The title is the inspiration. I like the juxtaposition of a romantic word like sunset mixed with suburbia which is always said with such treachery and drudgery. Suburbia is extraordinary. I mean, we have such space in this country and we all bunch together.Diesel
And so the Sunset Suburbia project was born: a trilogy of EPs leading into an album in 2020.
"There's so much music coming out these days, it's almost like you put something out and it makes a bit of a blip and you've got nothing else to talk about for a while, you know? So we thought we'd do a slow release instead," he explained.
"The title is the inspiration. I like the juxtaposition of a romantic word like sunset mixed with suburbia which is always said with such treachery and drudgery.
"Sunset and suburbia is a real contradiction. Suburbia is extraordinary. I mean, we have such space in this country and we all bunch together."
The EP concept enabled him to act on ideas that had been "sitting in the memory bank for a long time" and, in turn, unearthed some interesting anecdotes from the past.
"On the first EP there is a song called By The Scars which is about when I was 14 and 15 and started feeling a big shift. It was that time when you're in that secure little nest of the home and you start venturing out and experiencing things and the world is a little bit scary but exciting at the same time.
"A lot of things happened at that time. I lost my virginity. I had two guys with balaclavas point a shotgun at me at a gas station. It's about that time you basically realise the world isn't as safe as you thought."
In typical Diesel fashion, though, the songs are not chronological or biographical stories. He says his style has always been "more abstract than that".
"Suburbia has always held a strange fascination for me," he said.
"I remember designer cul-de-sacs strewn with shotgun shells in Chandler, Arizona; little vignettes of skateboarding around closed service stations on weekends in Perth; some guy in the hot tub in his backyard where I'm riding my bike over the rail overpass in Sydney.
"I love going into where people live - the sights, the smells, the little repetitive things that make their world. It's kind of a bittersweet thing but it's the stuff of life and it has a way of making songs."
He didn't do any demos in preparation for the EPs, either.
"The songs are literally things that I have been playing with on the guitar, maybe never got past the first chorus, and I was like 'OK, I'll finish that one day'," he explained.
"Don Walker has got a song that he's been working on for 20-something years apparently, I was told the other day. I found that extraordinary. I'm way too impatient for that.

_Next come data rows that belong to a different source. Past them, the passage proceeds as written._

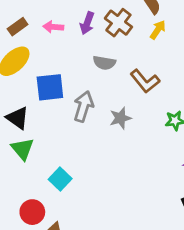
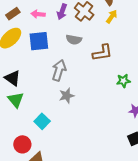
brown L-shape: (145, 81) -> (102, 53), turned -60
blue square: (50, 87) -> (39, 41), moved
gray star: (120, 118) -> (67, 96), moved

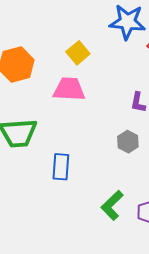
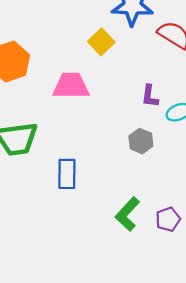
yellow square: (78, 53) -> (101, 42), moved

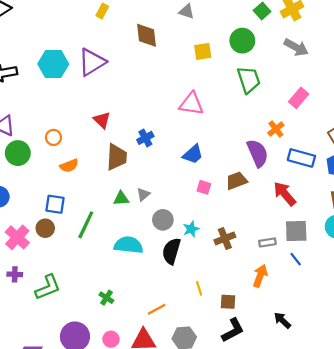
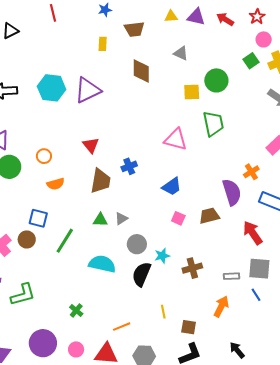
yellow rectangle: (102, 11) -> (103, 44), turned -32
green circle: (242, 41) -> (216, 80), moved
green trapezoid: (249, 80) -> (213, 124), moved

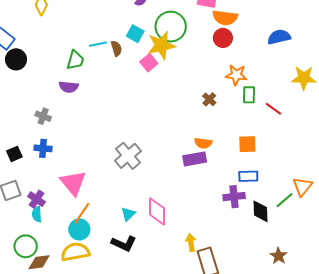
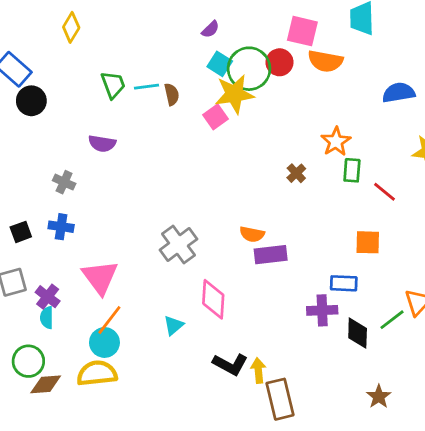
cyan square: (135, 34) -> (220, 64), moved
red circle: (223, 38) -> (279, 62), moved
green trapezoid: (75, 60) -> (113, 85), moved, turned -40
orange star: (236, 75) -> (336, 142), turned 30
orange semicircle: (203, 143) -> (252, 234), moved
orange square: (247, 144) -> (368, 242), moved
pink diamond: (157, 211) -> (213, 299), moved
black L-shape: (124, 244) -> (230, 364), moved

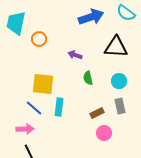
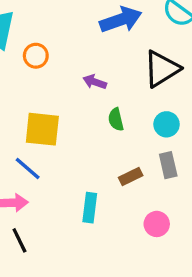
black triangle: (116, 47) -> (162, 69), turned -35
cyan rectangle: (59, 107) -> (90, 208), moved
pink circle: (104, 133) -> (157, 224), moved

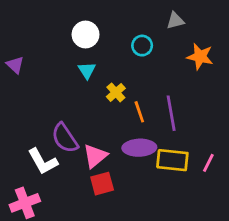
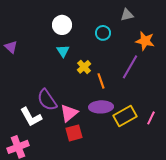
purple line: (171, 113) -> (130, 67), moved, turned 40
yellow rectangle: (172, 160) -> (125, 116), turned -35

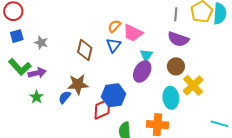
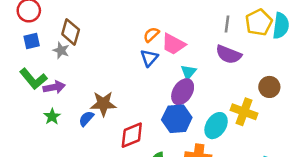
brown diamond: (85, 50) -> (71, 32), moved
brown circle: (176, 66) -> (269, 87), moved
yellow cross: (193, 85) -> (244, 112), turned -30
blue hexagon: (114, 95) -> (177, 119), moved
cyan ellipse: (171, 98) -> (216, 126), turned 35

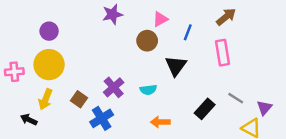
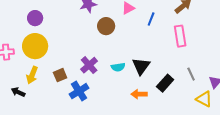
brown circle: (147, 41) -> (106, 26), moved
black triangle: (176, 66) -> (141, 66), moved
gray line: (236, 98) -> (191, 74), turned 32
brown square: (79, 99) -> (60, 75), turned 32
orange arrow: (160, 122) -> (139, 94), moved

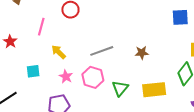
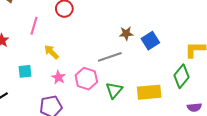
blue square: (180, 17) -> (150, 41), moved, turned -30
gray line: (102, 51) -> (110, 57), moved
brown star: (142, 53) -> (126, 33), moved

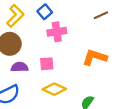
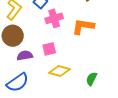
orange L-shape: (95, 57) -> (83, 26), moved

"On the other hand, I have really enjoyed [recording the EPs] as it elongates the recording process, allowing each EP to take on a uniqueness. I've always been a bit bummed when getting to the end of making a record, and this in a way delays gratification - making three mini albums on the way to an LP."
On his current tour he will be playing songs from all three Sunset Suburbia EPs, plus hits and fan favourites spanning his 30 years of music making.
"Sorting through all the songs, it's brought a few to light that we haven't really played. I was like 'Gee, I forgot about that one'," he said, laughing.
"You can definitely feel the audience appreciation for us playing songs that they are familiar with.
"I've had so many singles, the challenge is fitting it all into 90 or 100 minutes - which is usually longer than I am supposed to play.
"I tend to do that, though, to give people what they want.
"Bruce Springsteen can play for four hours and it doesn't feel like it. Maybe in another 15 years I can achieve that."